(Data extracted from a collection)
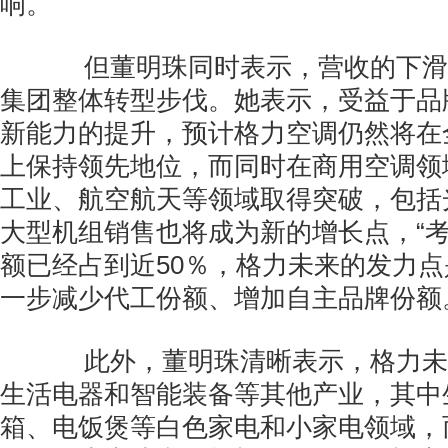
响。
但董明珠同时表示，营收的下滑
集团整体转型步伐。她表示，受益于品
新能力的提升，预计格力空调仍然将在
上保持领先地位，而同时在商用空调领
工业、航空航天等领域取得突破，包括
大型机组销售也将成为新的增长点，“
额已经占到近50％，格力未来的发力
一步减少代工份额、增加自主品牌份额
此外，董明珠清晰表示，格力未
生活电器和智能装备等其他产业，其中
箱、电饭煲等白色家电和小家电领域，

--

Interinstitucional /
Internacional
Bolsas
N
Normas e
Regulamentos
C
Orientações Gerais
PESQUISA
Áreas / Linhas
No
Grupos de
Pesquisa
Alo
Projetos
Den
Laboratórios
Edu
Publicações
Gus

§ ACTION ITEM: The entries above hold the needed span. Transcribe exactly the lines from the one with "上保持领先地位，而同时在商用空调领" to the one with "箱、电饭煲等白色家电和小家电领域，", both included.

§ COMPLETED TASK:
上保持领先地位，而同时在商用空调领
工业、航空航天等领域取得突破，包括
大型机组销售也将成为新的增长点，“
额已经占到近50％，格力未来的发力
一步减少代工份额、增加自主品牌份额
此外，董明珠清晰表示，格力未
生活电器和智能装备等其他产业，其中
箱、电饭煲等白色家电和小家电领域，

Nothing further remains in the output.